The command “$ tsk info” might have some limits information. The file system limits are likely documented somewhere. I don’t know what you mean by "update the size or ‘file limit’ of an established directory. You can probably defrag a directory as follows. Find the number of files. Use the size parameter of mkdir to make a large directory. Backup from the fragmented directory to the new one. Delete the old directory and rename the new one.
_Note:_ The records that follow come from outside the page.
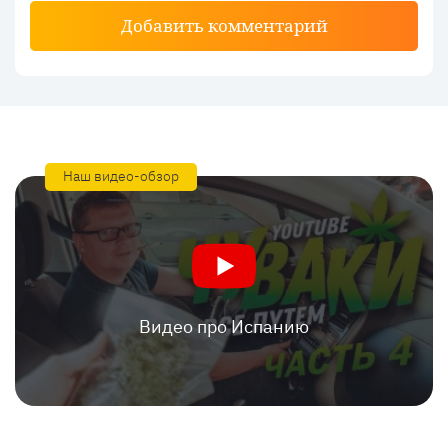
Добавить комментарий
Наш видео-обзор
Видео про Испанию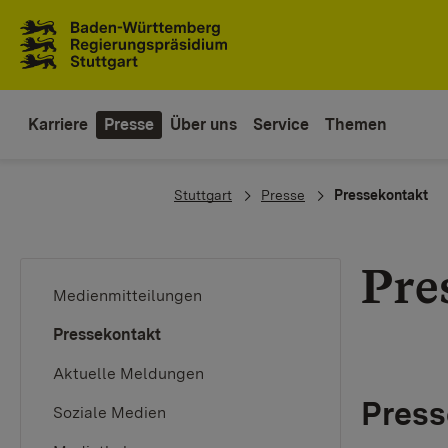
Zum Inhaltsbereich
Zur Hauptnavigation
Karriere
Presse
Über uns
Service
Themen
You are here:
Stuttgart
Presse
Pressekontakt
Pre
Medienmitteilungen
(current)
Pressekontakt
Aktuelle Meldungen
Press
Soziale Medien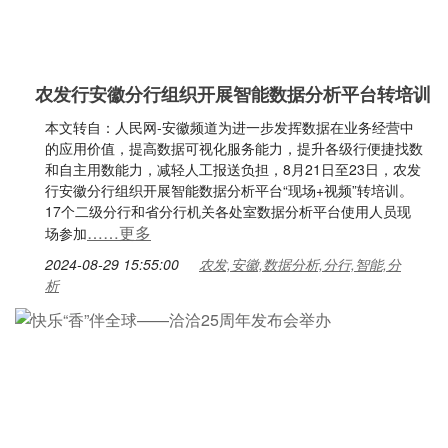
农发行安徽分行组织开展智能数据分析平台转培训
本文转自：人民网-安徽频道为进一步发挥数据在业务经营中
的应用价值，提高数据可视化服务能力，提升各级行便捷找数
和自主用数能力，减轻人工报送负担，8月21日至23日，农发
行安徽分行组织开展智能数据分析平台“现场+视频”转培训。
17个二级分行和省分行机关各处室数据分析平台使用人员现
……更多
场参加
2024-08-29 15:55:00
农发,安徽,数据分析,分行,智能,分
析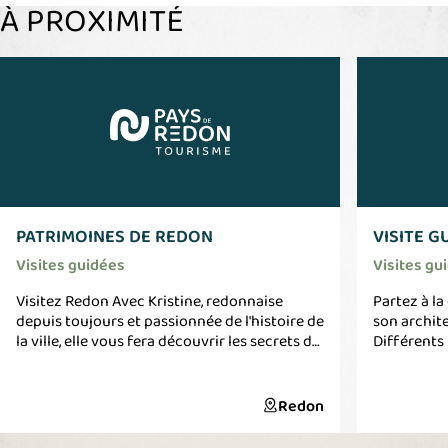
À PROXIMITÉ
PATRIMOINES DE REDON
VISITE G
Visites guidées
Visites gu
Visitez Redon Avec Kristine, redonnaise
Partez à la
depuis toujours et passionnée de l'histoire de
son archite
la ville, elle vous fera découvrir les secrets de
Différents 
Redon. "Visites de la ville de Redon" Grandes,
Sauveur de
petites histoires et coins secrets !
Rue et ses 
Découverte de la "Petite ville au grand
quartier du
Redon
renom" Les thématiques : Abbaye Saint-
Dame, ce qu
Sauveur, les 2 Ports, le monastère des
centre l'an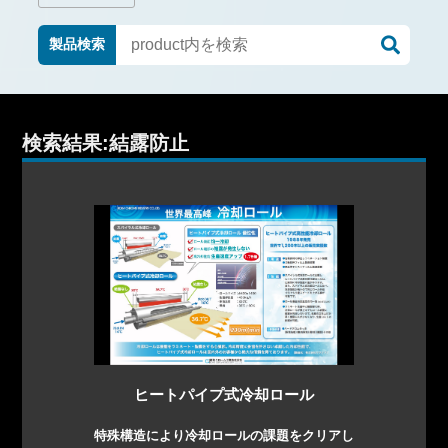
製品検索
検索結果:結露防止
ヒートパイプ式冷却ロール
特殊構造により冷却ロールの課題をクリアし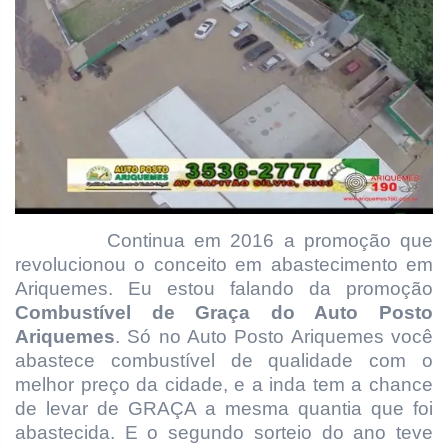
Continua em 2016 a promoção que
revolucionou o conceito em abastecimento em
Ariquemes. Eu estou falando da promoção
Combustível de Graça do Auto Posto
Ariquemes
. Só no Auto Posto Ariquemes você
abastece combustível de qualidade com o
melhor preço da cidade, e a inda tem a chance
de levar de GRAÇA a mesma quantia que foi
abastecida. E o segundo sorteio do ano teve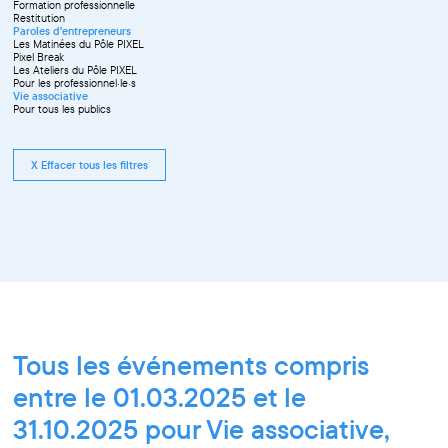
Formation professionnelle
Restitution
Paroles d'entrepreneurs
Les Matinées du Pôle PIXEL
Pixel Break
Les Ateliers du Pôle PIXEL
Pour les professionnel·le·s
Vie associative
Pour tous les publics
X Effacer tous les filtres
Tous les événements compris
entre le 01.03.2025 et le
31.10.2025 pour Vie associative,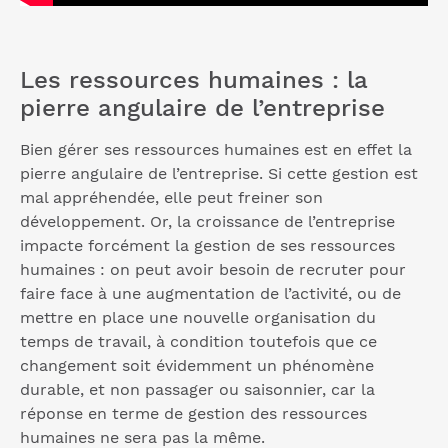
Les ressources humaines : la
pierre angulaire de l’entreprise
Bien gérer ses ressources humaines est en effet la
pierre angulaire de l’entreprise. Si cette gestion est
mal appréhendée, elle peut freiner son
développement. Or, la croissance de l’entreprise
impacte forcément la gestion de ses ressources
humaines : on peut avoir besoin de recruter pour
faire face à une augmentation de l’activité, ou de
mettre en place une nouvelle organisation du
temps de travail, à condition toutefois que ce
changement soit évidemment un phénomène
durable, et non passager ou saisonnier, car la
réponse en terme de gestion des ressources
humaines ne sera pas la même.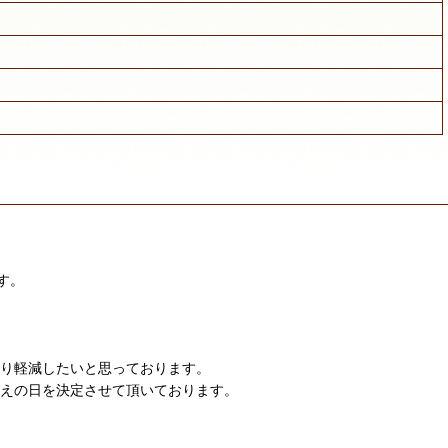
す。
限り軽減したいと思っております。
迎えの日を決定させて頂いております。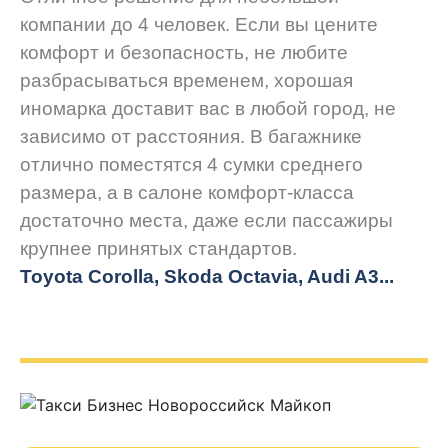
компании до 4 человек. Если вы цените
комфорт и безопасность, не любите
разбрасываться временем, хорошая
иномарка доставит вас в любой город, не
зависимо от расстояния. В багажнике
отлично поместятся 4 сумки среднего
размера, а в салоне комфорт-класса
достаточно места, даже если пассажиры
крупнее принятых стандартов.
Toyota Corolla, Skoda Octavia, Audi A3...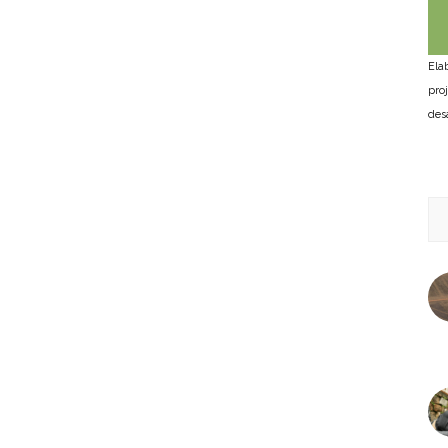
Ela
pro
des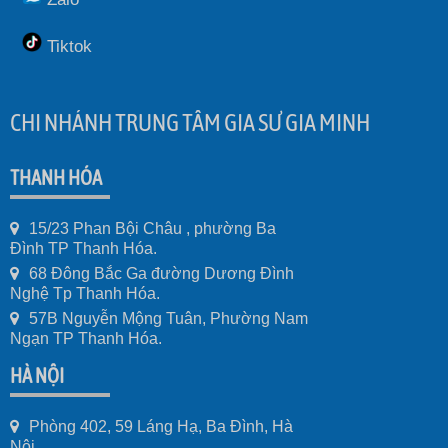
Tiktok
CHI NHÁNH TRUNG TÂM GIA SƯ GIA MINH
THANH HÓA
15/23 Phan Bội Châu , phường Ba
Đình TP Thanh Hóa.
68 Đông Bắc Ga đường Dương Đình
Nghệ Tp Thanh Hóa.
57B Nguyễn Mộng Tuân, Phường Nam
Ngạn TP Thanh Hóa.
HÀ NỘI
Phòng 402, 59 Láng Hạ, Ba Đình, Hà
Nội.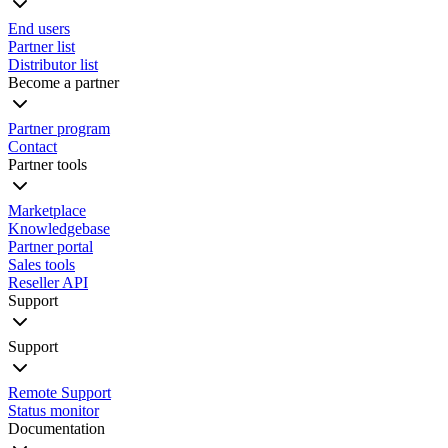
End users
Partner list
Distributor list
Become a partner
Partner program
Contact
Partner tools
Marketplace
Knowledgebase
Partner portal
Sales tools
Reseller API
Support
Support
Remote Support
Status monitor
Documentation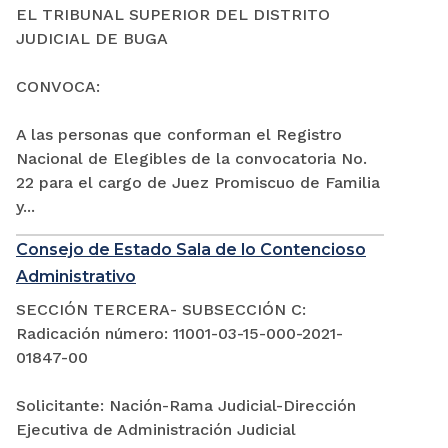
EL TRIBUNAL SUPERIOR DEL DISTRITO
JUDICIAL DE BUGA
CONVOCA:
A las personas que conforman el Registro
Nacional de Elegibles de la convocatoria No.
22 para el cargo de Juez Promiscuo de Familia
y...
Consejo de Estado Sala de lo Contencioso
Administrativo
SECCIÓN TERCERA- SUBSECCIÓN C:
Radicación número: 11001-03-15-000-2021-
01847-00
Solicitante: Nación-Rama Judicial-Dirección
Ejecutiva de Administración Judicial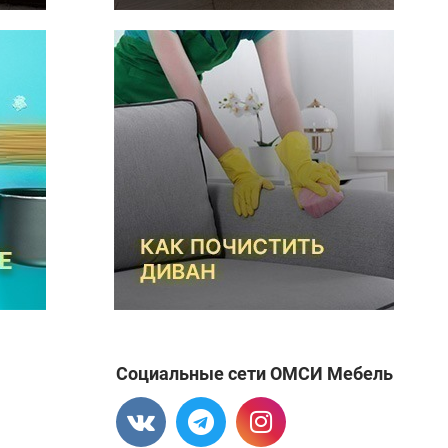
Социальные сети ОМСИ Мебель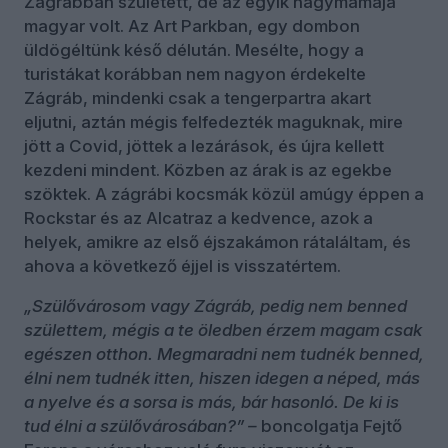
Zágrábban született, de az egyik nagymamája
magyar volt. Az Art Parkban, egy dombon
üldögéltünk késő délután. Mesélte, hogy a
turistákat korábban nem nagyon érdekelte
Zágráb, mindenki csak a tengerpartra akart
eljutni, aztán mégis felfedezték maguknak, mire
jött a Covid, jöttek a lezárások, és újra kellett
kezdeni mindent. Közben az árak is az egekbe
szöktek. A zágrábi kocsmák közül amúgy éppen a
Rockstar és az Alcatraz a kedvence, azok a
helyek, amikre az első éjszakámon rátaláltam, és
ahova a következő éjjel is visszatértem.
„Szülővárosom vagy Zágráb, pedig nem benned
születtem, mégis a te öledben érzem magam csak
egészen otthon. Megmaradni nem tudnék benned,
élni nem tudnék itten, hiszen idegen a néped, más
a nyelve és a sorsa is más, bár hasonló. De ki is
tud élni a szülővárosában?” –
boncolgatja Fejtő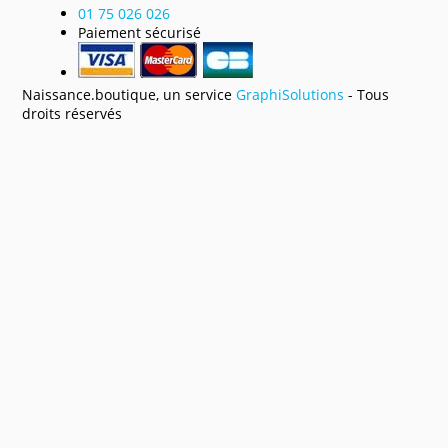
01 75 026 026
Paiement sécurisé
Naissance.boutique, un service
GraphiSolutions
- Tous
droits réservés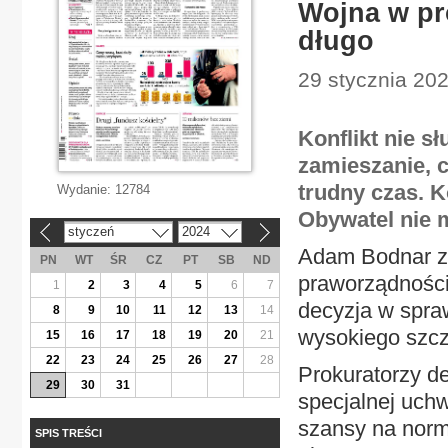
Wojna w pro
długo
29 stycznia 202
Konflikt nie s
zamieszanie, 
trudny czas. 
Wydanie:
12784
Obywatel nie m
styczeń
2024
«
»
Adam Bodnar za
PN
WT
ŚR
CZ
PT
SB
ND
praworządności 
1
2
3
4
5
6
7
decyzja w spra
8
9
10
11
12
13
14
wysokiego szcz
15
16
17
18
19
20
21
22
23
24
25
26
27
28
Prokuratorzy d
29
30
31
specjalnej uchw
szansy na norma
SPIS TREŚCI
no QNET, these are Linksys Ether16 10baseT ISA cards… I couldn’t necessarily tell you who did the networking drivers/software though; the driver is considered “NE2000 compatible” by the installer package. And these are mostly Pentium II Dell Optiplex GX1/GXa machines, except for two that are Pentium 4s I’ve built from an industrial board
if I look at the file “snmpconf” in 3:/etc, it reads SpiderTCP TCP/IP (release 5.1) for QNX version 2.15
and a string of some other misc numbers… I also see a text string of SpiderTCP in a hexdump of the driver (dated Dec-15-95), so maybe it’s a good chance that’s who wrote it?
directories grow as more files are added, but a few key directories can potentially contain hundreds of configuration files, log files, etc…
I’ve noticed some of those key directories on these systems will take up many blocks, but only have 1 extent, which leads me to think that the developers of the software intentionally specified those directories to be readily capable of Many Files without having to make the filesystem skip around to find other pieces.
During a fresh system install, all of the magic happens without really reporting anything that it’s doing on-screen other than asking for subsequent disks and prompting the user for a few small settings… so you don’t see any of the QNX install process, any of the directory creation, etc etc.
unfortunately there’s no “fsys.h” file but I think digging that deep into things is beyond the scope of my needs (at least at this current point)
the command offers info about the system but that’s about it…
And yeah, I figured there wasn’t any way to really change the file limit attributes of a directory without doing basically what you said. At least it’s a relatively simple process to defragment a folder or an entire drive just by moving data elsewhere and copying it back.
And I presume that the system is not using QNET, just TCP/IP. There was talk of some large customer that paid QNX a lot of money to make QNET work over ethernet cables. I doubt you are using such machines, but if you were the same bug probablyl applies. It was a race condition that first appeared in 486s due to the speed. It would occur a lot in a Pentium.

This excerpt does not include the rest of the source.